* _What is expected_: The expected response is the complete listing below, restated exactly, with its pictures omitted.

* * * *

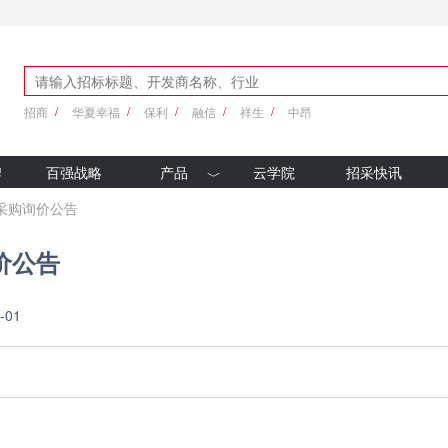
招商
华夏幸福
保利
融信
祥生
中昂
牌
百强战略
产品
云学院
招采快讯
优采产品库
璃采购询价公告
新科技
价公告
-01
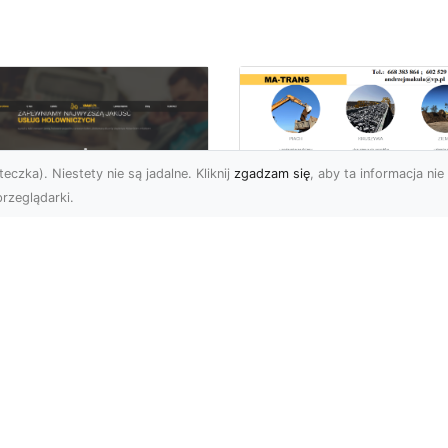
eczka). Niestety nie są jadalne. Kliknij
zgadzam się
, aby ta informacja nie 
rzeglądarki.
Wywóz Gruzu i
Odpadów
U XMar –
Budowlanych w
ezawodna Pomoc
Radomiu – Dlaczeg
ogowa w Radomiu
Warto Zlecić to
a Każdego Kierowcy
Profesjonalistom?
U XMar – Zawsze
Wywóz Gruzu – Kluczo
owi, Zawsze Blisko
Element Każdego Projek
et najbardziej
Budowlanego Wywóz gr
planowana podróż może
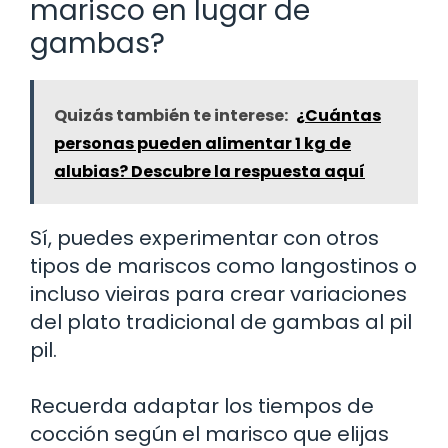
marisco en lugar de
gambas?
Quizás también te interese:
¿Cuántas
personas pueden alimentar 1 kg de
alubias? Descubre la respuesta aquí
Sí, puedes experimentar con otros
tipos de mariscos como langostinos o
incluso vieiras para crear variaciones
del plato tradicional de gambas al pil
pil.
Recuerda adaptar los tiempos de
cocción según el marisco que elijas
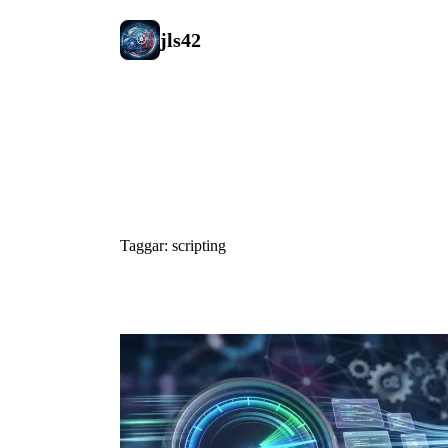
jls42
#scripting
Taggar: scripting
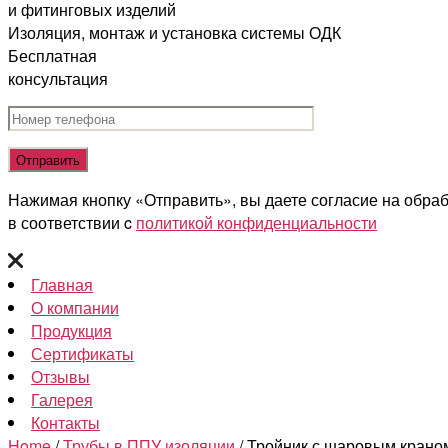
и фитинговых изделий
Изоляция, монтаж и установка системы ОДК
Бесплатная
консультация
Нажимая кнопку «Отправить», вы даете согласие на обра
в соответствии c
политикой конфиденциальности
Главная
О компании
Продукция
Сертификаты
Отзывы
Галерея
Контакты
Home
/
Трубы в ППУ изоляции
/ Тройник с шаровым крано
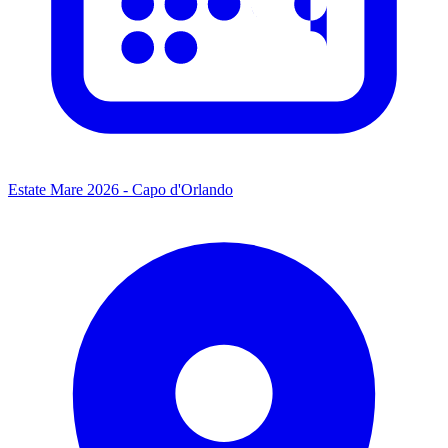
Estate Mare 2026 - Capo d'Orlando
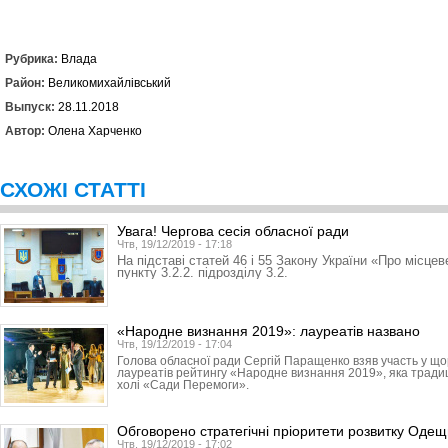
Рубрика:
Влада
Район:
Великомихайлівський
Выпуск:
28.11.2018
Автор:
Олена Харченко
СХОЖІ СТАТТІ
Увага! Чергова сесія обласної ради
Чтв, 19/12/2019 - 17:18
На підставі статей 46 і 55 Закону України «Про місце
пункту 3.2.2. підрозділу 3.2.
«Народне визнання 2019»: лауреатів названо
Чтв, 19/12/2019 - 17:04
Голова обласної ради Сергій Паращенко взяв участь у що
лауреатів рейтингу «Народне визнання 2019», яка традиці
холі «Сади Перемоги».
Обговорено стратегічні пріоритети розвитку Оде
Чтв, 19/12/2019 - 17:02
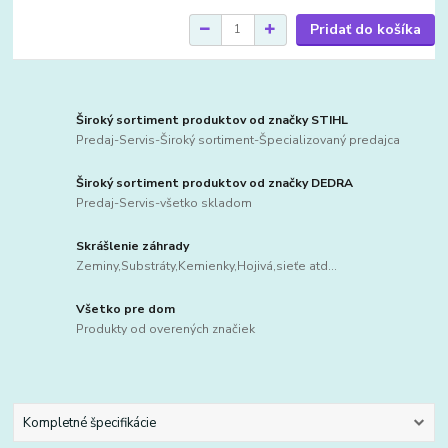
Pridať do košíka
Široký sortiment produktov od značky STIHL
Predaj-Servis-Široký sortiment-Špecializovaný predajca
Široký sortiment produktov od značky DEDRA
Predaj-Servis-všetko skladom
Skrášlenie záhrady
Zeminy,Substráty,Kemienky,Hojivá,sieťe atd...
Všetko pre dom
Produkty od overených značiek
Kompletné špecifikácie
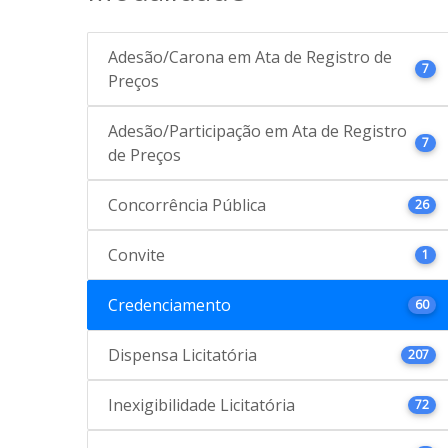
Adesão/Carona em Ata de Registro de
7
Preços
Adesão/Participação em Ata de Registro
7
de Preços
Concorrência Pública
26
Convite
1
Credenciamento
60
Dispensa Licitatória
207
Inexigibilidade Licitatória
72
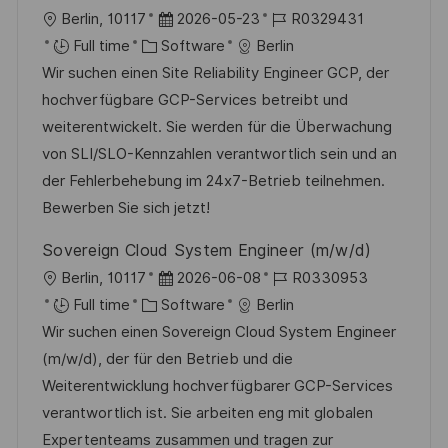
e
L
P
J
Berlin, 10117
2026-05-23
R0329431
o
C
o
o
Full time
Software
Berlin
c
a
s
b
Wir suchen einen Site Reliability Engineer GCP, der
a
t
t
I
hochverfügbare GCP-Services betreibt und
t
e
e
d
weiterentwickelt. Sie werden für die Überwachung
i
g
d
von SLI/SLO-Kennzahlen verantwortlich sein und an
o
o
D
der Fehlerbehebung im 24x7-Betrieb teilnehmen.
n
r
a
Bewerben Sie sich jetzt!
y
t
Sovereign Cloud System Engineer (m/w/d)
e
L
P
J
Berlin, 10117
2026-06-08
R0330953
o
C
o
o
Full time
Software
Berlin
c
a
s
b
Wir suchen einen Sovereign Cloud System Engineer
a
t
t
I
(m/w/d), der für den Betrieb und die
t
e
e
d
Weiterentwicklung hochverfügbarer GCP-Services
i
g
d
verantwortlich ist. Sie arbeiten eng mit globalen
o
o
D
Expertenteams zusammen und tragen zur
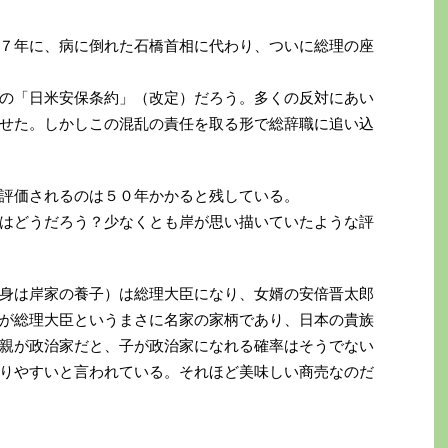
７年に、病に倒れた石橋首相に代わり、ついに総理の座
の「日米安保条約」（改定）だろう。多くの反対にあい
せた。しかしこの混乱の責任を取る形で総辞職に追い込
評価されるのは５０年かかると残している。
はどうだろう？少なくとも岸が思い描いていたような評
身は岸家の養子）は総理大臣になり、女婿の安倍晋太郎
が総理大臣というまさに名家の家柄であり、日本の貴族
親が政治家だと、子が政治家になれる確率はそうでない
りやすいと言われている。それほど美味しい商売なのだ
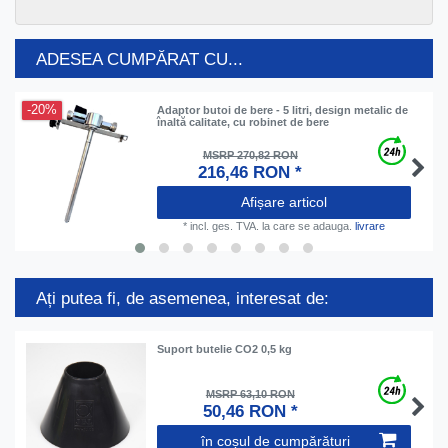
ADESEA CUMPĂRAT CU...
-20%
Adaptor butoi de bere - 5 litri, design metalic de
înaltă calitate, cu robinet de bere
MSRP 270,82 RON
216,46 RON *
Afișare articol
*
incl. ges. TVA.
la care se adauga.
livrare
Ați putea fi, de asemenea, interesat de:
Suport butelie CO2 0,5 kg
MSRP 63,10 RON
50,46 RON *
în coșul de cumpărături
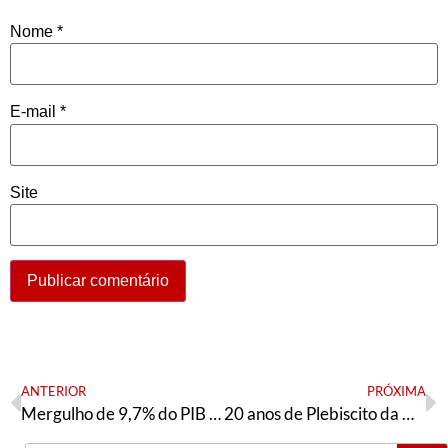
Nome
*
E-mail
*
Site
ANTERIOR
PRÓXIMA
Mergulho de 9,7% do PIB é prenúncio de que crise será longa, para desespero do povo
20 anos de Plebiscito da Dívida no Brasil: do Papa a Bono Vox, movimento engajou milhares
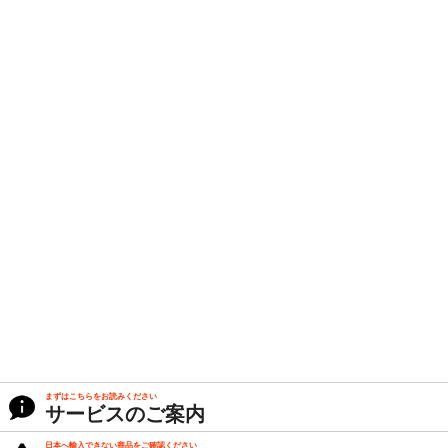
まずはこちらをお読みください
サービスのご案内
日本へ輸入できない商品をご確認ください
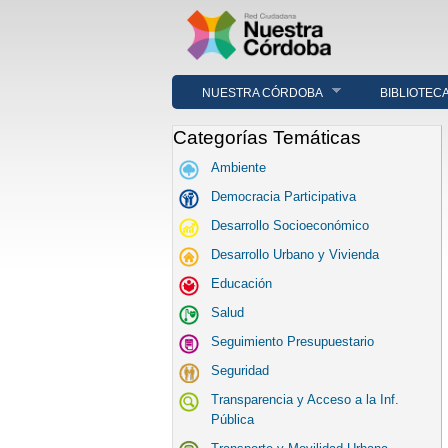
NUESTRA CÓRDOBA
BIBLIOTEC
Categorías Temáticas
Ambiente
Democracia Participativa
Desarrollo Socioeconómico
Desarrollo Urbano y Vivienda
Educación
Salud
Seguimiento Presupuestario
Seguridad
Transparencia y Acceso a la Inf.
Pública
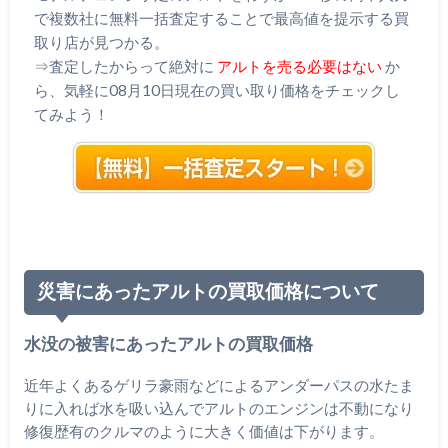
で複数社に無料一括査定することで最高値を提示する買
取り店が見つかる。
⇒査定したからって絶対に
アルトを売る必要はない
か
ら、気軽に08月10日現在の買い取り価格をチェックし
てみよう！
災害にあったアルトの買取価格について
水没の被害にあったアルトの買取価格
近年よくあるゲリラ豪雨などによるアンダーパスの水たま
りに入れば水を吸い込んでアルトのエンジンは不動になり
修復歴有のクルマのように大きく価値は下がります。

* * * *

* _Answer section_:
招商
华夏幸福
保利
融信
祥生
中昂
牌
百强战略
产品
云学院
招采快讯
优采产品库
璃采购询价公告
新科技
价公告
-01
eczka). Niestety nie są jadalne. Kliknij
zgadzam się
, aby ta informacja nie 
rzeglądarki.
Wywóz Gruzu i
Odpadów
U XMar –
Budowlanych w
ezawodna Pomoc
Radomiu – Dlaczeg
ogowa w Radomiu
Warto Zlecić to
a Każdego Kierowcy
Profesjonalistom?
U XMar – Zawsze
Wywóz Gruzu – Kluczo
owi, Zawsze Blisko
Element Każdego Projek
et najbardziej
Budowlanego Wywóz gr
planowana podróż może
marisco en lugar de
gambas?
Quizás también te interese:
¿Cuántas
personas pueden alimentar 1 kg de
alubias? Descubre la respuesta aquí
Sí, puedes experimentar con otros
tipos de mariscos como langostinos o
incluso vieiras para crear variaciones
del plato tradicional de gambas al pil
pil.
Recuerda adaptar los tiempos de
cocción según el marisco que elijas
jls42
#scripting
Taggar: scripting
и фитинговых изделий
Изоляция, монтаж и установка системы ОДК
Бесплатная
консультация
Нажимая кнопку «Отправить», вы даете согласие на обра
в соответствии c
политикой конфиденциальности
Главная
О компании
Продукция
Сертификаты
Отзывы
Галерея
Контакты
Home
/
Трубы в ППУ изоляции
/ Тройник с шаровым крано
Estate Mare 2026 - Capo d'Orlando
Рубрика:
Влада
Район:
Великомихайлівський
Выпуск:
28.11.2018
Автор:
Олена Харченко
СХОЖІ СТАТТІ
Увага! Чергова сесія обласної ради
Чтв, 19/12/2019 - 17:18
На підставі статей 46 і 55 Закону України «Про місце
пункту 3.2.2. підрозділу 3.2.
«Народне визнання 2019»: лауреатів названо
Чтв, 19/12/2019 - 17:04
Голова обласної ради Сергій Паращенко взяв участь у що
лауреатів рейтингу «Народне визнання 2019», яка традиці
холі «Сади Перемоги».
Обговорено стратегічні пріоритети розвитку Оде
Чтв, 19/12/2019 - 17:02
Pridať do košíka
Široký sortiment produktov od značky STIHL
Predaj-Servis-Široký sortiment-Špecializovaný predajca
Široký sortiment produktov od značky DEDRA
Predaj-Servis-všetko skladom
Skrášlenie záhrady
Zeminy,Substráty,Kemienky,Hojivá,sieťe atd...
Všetko pre dom
Produkty od overených značiek
Kompletné špecifikácie
Adesão/Carona em Ata de Registro de
7
Preços
Adesão/Participação em Ata de Registro
7
de Preços
Concorrência Pública
26
Convite
1
Credenciamento
60
Dispensa Licitatória
207
Inexigibilidade Licitatória
72
e
L
P
J
Berlin, 10117
2026-05-23
R0329431
o
C
o
o
Full time
Software
Berlin
c
a
s
b
Wir suchen einen Site Reliability Engineer GCP, der
a
t
t
I
hochverfügbare GCP-Services betreibt und
t
e
e
d
weiterentwickelt. Sie werden für die Überwachung
i
g
d
von SLI/SLO-Kennzahlen verantwortlich sein und an
o
o
D
der Fehlerbehebung im 24x7-Betrieb teilnehmen.
n
r
a
Bewerben Sie sich jetzt!
y
t
Sovereign Cloud System Engineer (m/w/d)
e
L
P
J
Berlin, 10117
2026-06-08
R0330953
o
C
o
o
Full time
Software
Berlin
c
a
s
b
Wir suchen einen Sovereign Cloud System Engineer
a
t
t
I
(m/w/d), der für den Betrieb und die
t
e
e
d
Weiterentwicklung hochverfügbarer GCP-Services
i
g
d
verantwortlich ist. Sie arbeiten eng mit globalen
o
o
D
Expertenteams zusammen und tragen zur
７年に、病に倒れた石橋首相に代わり、ついに総理の座
の「日米安保条約」（改定）だろう。多くの反対にあい
せた。しかしこの混乱の責任を取る形で総辞職に追い込
評価されるのは５０年かかると残している。
はどうだろう？少なくとも岸が思い描いていたような評
身は岸家の養子）は総理大臣になり、女婿の安倍晋太郎
が総理大臣というまさに名家の家柄であり、日本の貴族
親が政治家だと、子が政治家になれる確率はそうでない
りやすいと言われている。それほど美味しい商売なのだ
ADESEA CUMPĂRAT CU...
-20%
Adaptor butoi de bere - 5 litri, design metalic de
înaltă calitate, cu robinet de bere
MSRP 270,82 RON
216,46 RON *
Afișare articol
*
incl. ges. TVA.
la care se adauga.
livrare
Ați putea fi, de asemenea, interesat de:
Suport butelie CO2 0,5 kg
MSRP 63,10 RON
50,46 RON *
în coșul de cumpărături
Nome
*
E-mail
*
Site
ANTERIOR
PRÓXIMA
Mergulho de 9,7% do PIB é prenúncio de que crise será longa, para desespero do povo
20 anos de Plebiscito da Dívida no Brasil: do Papa a Bono Vox, movimento engajou milhares
まずはこちらをお読みください
サービスのご案内
日本へ輸入できない商品をご確認ください
NUESTRA CÓRDOBA
BIBLIOTEC
Categorías Temáticas
Ambiente
Democracia Participativa
Desarrollo Socioeconómico
Desarrollo Urbano y Vivienda
Educación
Salud
Seguimiento Presupuestario
Seguridad
Transparencia y Acceso a la Inf.
Pública
で複数社に無料一括査定することで最高値を提示する買
取り店が見つかる。
⇒査定したからって絶対に
アルトを売る必要はない
か
ら、気軽に08月10日現在の買い取り価格をチェックし
てみよう！
災害にあったアルトの買取価格について
水没の被害にあったアルトの買取価格
近年よくあるゲリラ豪雨などによるアンダーパスの水たま
りに入れば水を吸い込んでアルトのエンジンは不動になり
修復歴有のクルマのように大きく価値は下がります。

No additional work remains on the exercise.